With thousands of gas-powered generators in use across cable systems, inventor Dean Kamen showed up at SCTE Cable-Tec Expo to pitch operators a new twist on an old idea: The Stirling engine, which uses heat energy instead of combustion. "Power is going to be the 800-pound gorilla soon, and this box is something that can help solve the problem," he told Time Warner Cable CTO Mike LaJoie during an onstage Q&A.
Kamen’s prototype "box" basically operates as a 10-kilowatt generator, albeit one that currently costs about $250K per unit. But his goal is to sell enough to the cable/telecom and power industries to bring the per-unit cost down to $10K. In a press conference after the session, Kamen acknowledged that the devices, which he described as "nothing more than a refrigerator running backwards," will never be as cheap as traditional motor-operated generators. But he said they would be more reliable, longer lasting and potentially even create new industry revenue streams—such as selling back excess power to electric utilities.
LaJoie said he isn’t sure whether the economics will ultimately work out but added that he’s intrigued—especially because Kamen’s goal is to make the devices affordable enough to power small villages in 3rd-world countries. "That gives me goose bumps," said LaJoie, noting that he could see a number of business uses as well: Beyond power backup, LaJoie noted that "this kind of thing would be ideal at the bottom of cell towers."

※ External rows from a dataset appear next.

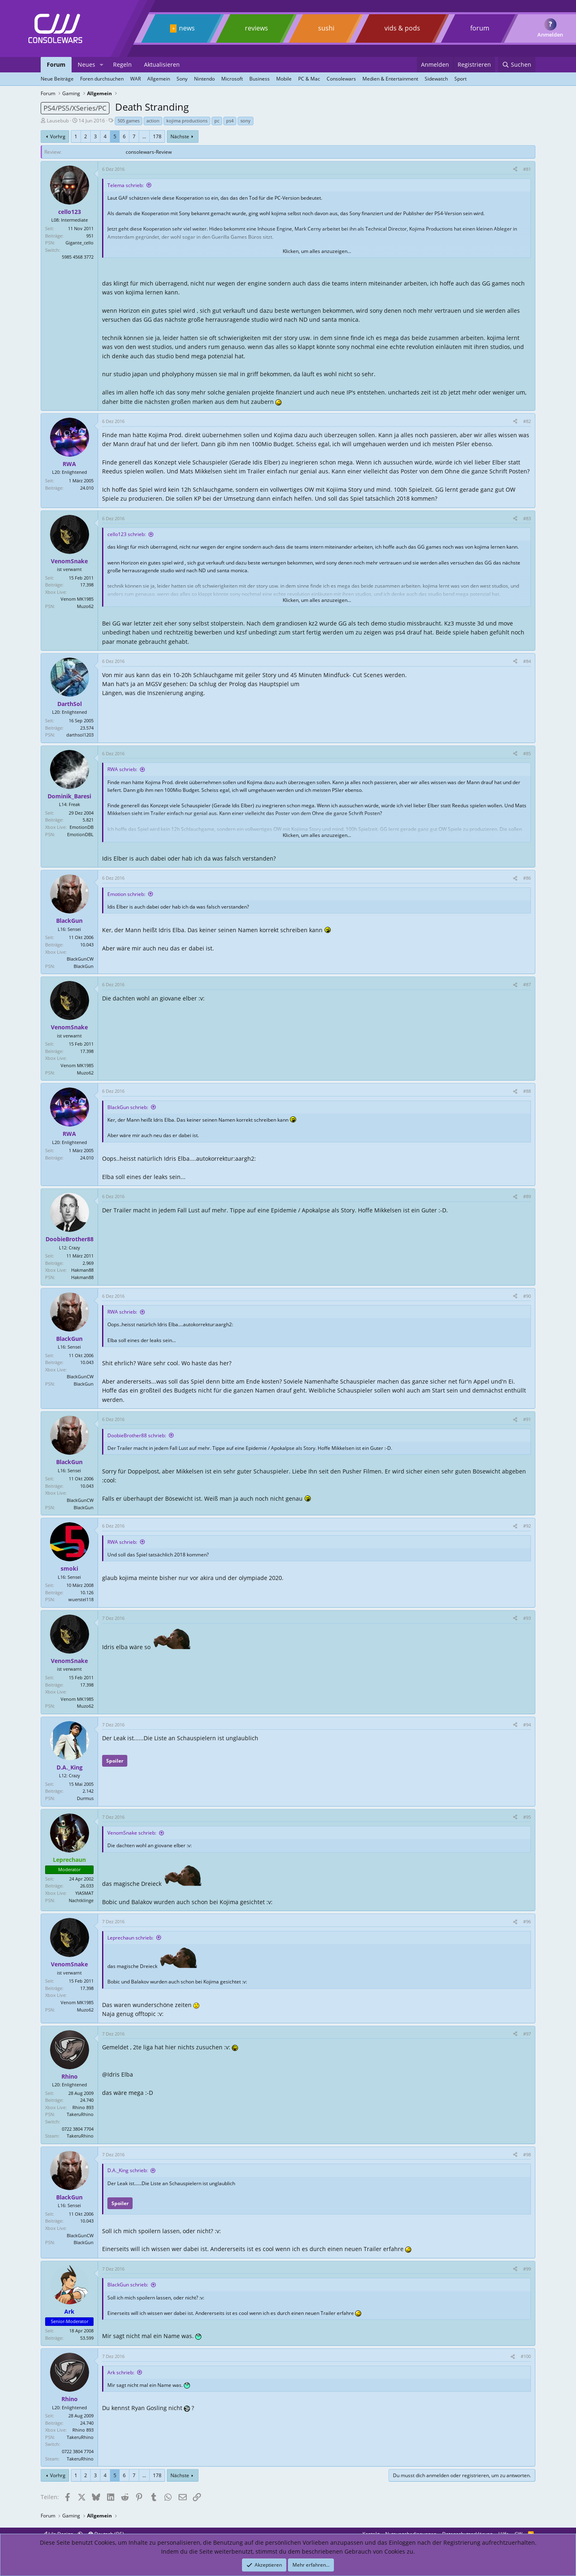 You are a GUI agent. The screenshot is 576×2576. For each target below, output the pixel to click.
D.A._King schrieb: (127, 2170)
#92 (527, 1526)
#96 (527, 1921)
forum (479, 28)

Kamen also had other motives for being at SCTE, including a pitch for the industry help publicize his fast-growing FIRST initiative (For Inspiration and Recognition of Science and Technology). LaJoie announced Wed that SCTE has signed a memorandum of understanding with Kamen to bring FIRST’s robotics competition to the next Expo. "What we need is you guys," Kamen told the cable exec in attendance, explaining that 250K kids now participate in the competitions across the country, with $14mln in scholarships handed out. Kamen also showed attendees a video on the program narrated by Morgan Freeman. "Maybe we can get the cable companies to get it out there," he said. VOD channel, anyone?